(REQUIRED ACTION):
From the entries that follow, reproduce exactly and only the lines from the line with "Манжеты и рукава" to the line with "локтевого сустава синтетическим утеплителем", endpoints included.

------------------------------------------------------------------------

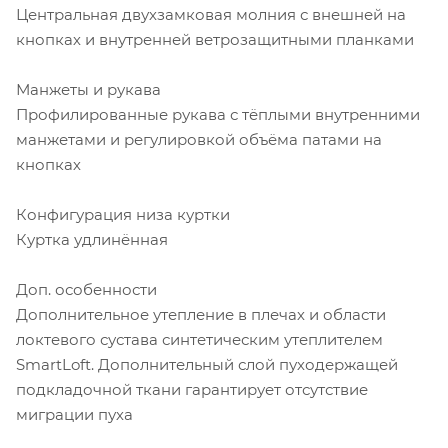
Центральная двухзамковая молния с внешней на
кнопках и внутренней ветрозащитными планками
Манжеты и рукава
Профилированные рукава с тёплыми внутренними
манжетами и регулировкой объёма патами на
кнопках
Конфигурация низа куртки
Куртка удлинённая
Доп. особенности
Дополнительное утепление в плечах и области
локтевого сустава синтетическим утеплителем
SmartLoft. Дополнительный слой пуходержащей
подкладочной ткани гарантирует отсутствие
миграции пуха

------------------------------------------------------------------------

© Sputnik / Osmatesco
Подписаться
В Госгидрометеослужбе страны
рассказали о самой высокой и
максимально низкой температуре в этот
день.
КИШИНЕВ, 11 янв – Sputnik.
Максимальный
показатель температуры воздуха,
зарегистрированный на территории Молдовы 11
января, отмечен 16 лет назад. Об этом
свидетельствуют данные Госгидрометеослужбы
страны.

------------------------------------------------------------------------

(ANSWER TO THE EXERCISE):
Манжеты и рукава
Профилированные рукава с тёплыми внутренними
манжетами и регулировкой объёма патами на
кнопках
Конфигурация низа куртки
Куртка удлинённая
Доп. особенности
Дополнительное утепление в плечах и области
локтевого сустава синтетическим утеплителем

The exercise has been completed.